Parapente et mental
Retour d'expérience


Mévouillon, il est 9h, samedi 27 avril 2019, je me gare. Je me suis inscrit au stage proposé par Esprit Parapente, intitulé « préparation mentale au parapente ». Je sais pourquoi je suis ici. J’en ai parlé à personne. Au rendez-vous, quatre autres participants. Nous nous disons bonjour, et échangeons des banalités, avec retenue. La météo n’est pas au rendez-vous : qu’allons-nous faire ?
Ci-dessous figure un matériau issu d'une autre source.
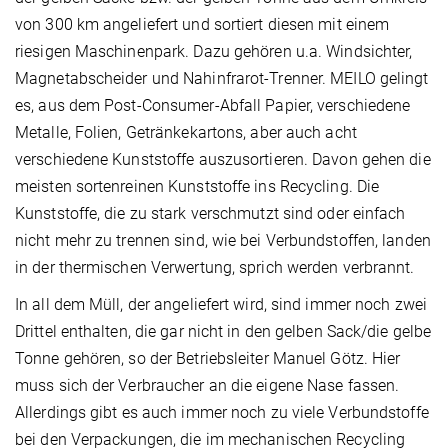
von 300 km angeliefert und sortiert diesen mit einem
riesigen Maschinenpark. Dazu gehören u.a. Windsichter,
Magnetabscheider und Nahinfrarot-Trenner. MEILO gelingt
es, aus dem Post-Consumer-Abfall Papier, verschiedene
Metalle, Folien, Getränkekartons, aber auch acht
verschiedene Kunststoffe auszusortieren. Davon gehen die
meisten sortenreinen Kunststoffe ins Recycling. Die
Kunststoffe, die zu stark verschmutzt sind oder einfach
nicht mehr zu trennen sind, wie bei Verbundstoffen, landen
in der thermischen Verwertung, sprich werden verbrannt.
In all dem Müll, der angeliefert wird, sind immer noch zwei
Drittel enthalten, die gar nicht in den gelben Sack/die gelbe
Tonne gehören, so der Betriebsleiter Manuel Götz. Hier
muss sich der Verbraucher an die eigene Nase fassen.
Allerdings gibt es auch immer noch zu viele Verbundstoffe
bei den Verpackungen, die im mechanischen Recycling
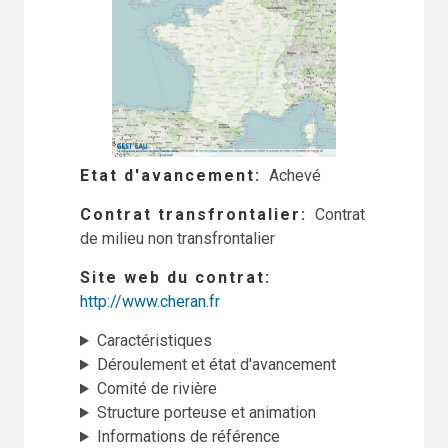
Etat d'avancement
Achevé
Contrat transfrontalier
Contrat
de milieu non transfrontalier
Site web du contrat
http://www.cheran.fr
Caractéristiques
Déroulement et état d'avancement
Comité de rivière
Structure porteuse et animation
Informations de référence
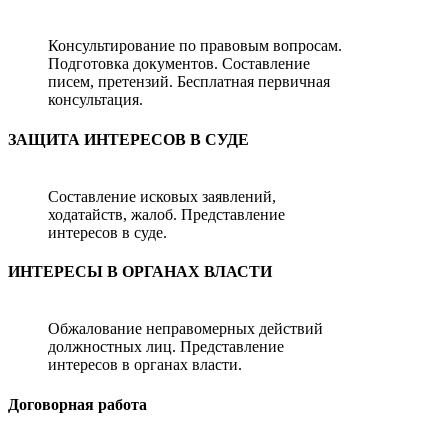
Консультирование по правовым вопросам.
Подготовка документов. Составление
писем, претензий. Бесплатная первичная
консультация.
ЗАЩИТА ИНТЕРЕСОВ В СУДЕ
Составление исковых заявлений,
ходатайств, жалоб. Представление
интересов в суде.
ИНТЕРЕСЫ В ОРГАНАХ ВЛАСТИ
Обжалование неправомерных действий
должностных лиц. Представление
интересов в органах власти.
Договорная работа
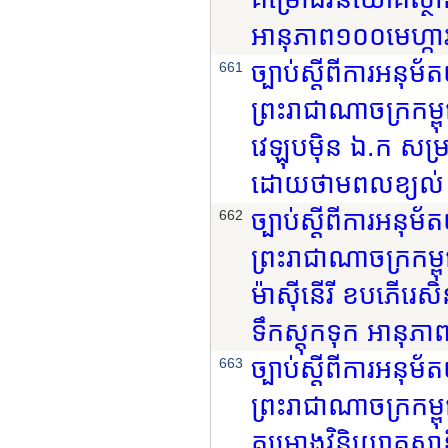
អានុភាព១០០មេហ្កាវ៉ា
ច្បាប់ស្តីពីការអនុ
661
ព្រះរាជាណាចក្រកម្ពុ
វេឡុបម៉ិន ឯ.ក សម្
ដោយថាមពលខ្យល់ អា
ច្បាប់ស្តីពីការអនុ
662
ព្រះរាជាណាចក្រកម
ម៉ាស៊ីនើរី ខបភើរេស
ទឹកស្តុកទុក អានុភា
ច្បាប់ស្តីពីការអនុ
663
ព្រះរាជាណាចក្រកម្ពុ
គម្រោងវិនិយោគស្ថា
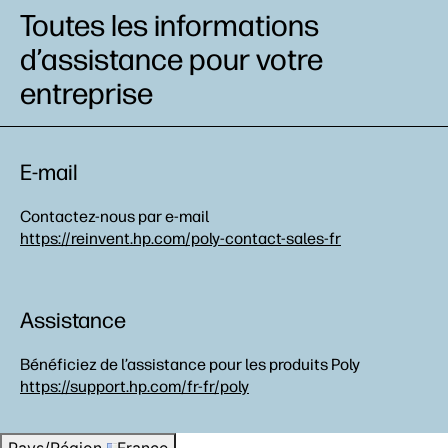
Toutes les informations
d’assistance pour votre
entreprise
E-mail
Contactez-nous par e-mail
https://reinvent.hp.com/poly-contact-sales-fr
Assistance
Bénéficiez de l’assistance pour les produits Poly
https://support.hp.com/fr-fr/poly
Pays/Région
France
Delphine arrive et nous accueille. D’emblée, elle installe avec des mots précis, la bulle dans laquelle nous devrons évoluer au cours des cinq jours du stage, en fixant des règles. Rien d’ésotérique, pas de fumette, un discours clair et pragmatique. Un tour de table s’engage autour des motivations de chacun. Je prends la parole en premier et me lance. J’explique qu’au fil des années, l’idée d’aller faire du parapente me donne de plus en plus « la boule au ventre ». Ce mal-être m’accompagne pendant une période bien délimitée : celle qui part de l’instant où j’envisage d’aller voler jusqu’au moment où, arrivé sur site, je commence à déplier. Ce stress nébuleux s’amplifie lorsque je fixe un rdv avec un passager pour un biplace. Pourtant, en 10 ans de pratique, ma progression est rectiligne, je ne me suis jamais fait mal, pas d’accident, pas de secours tiré, rien. Delphine écoute et m’interroge, presse le citron, avec des questions courtes et sans détours. Ça me fait du bien de pouvoir en parler, sans crainte d’un jugement, d’une rigolade.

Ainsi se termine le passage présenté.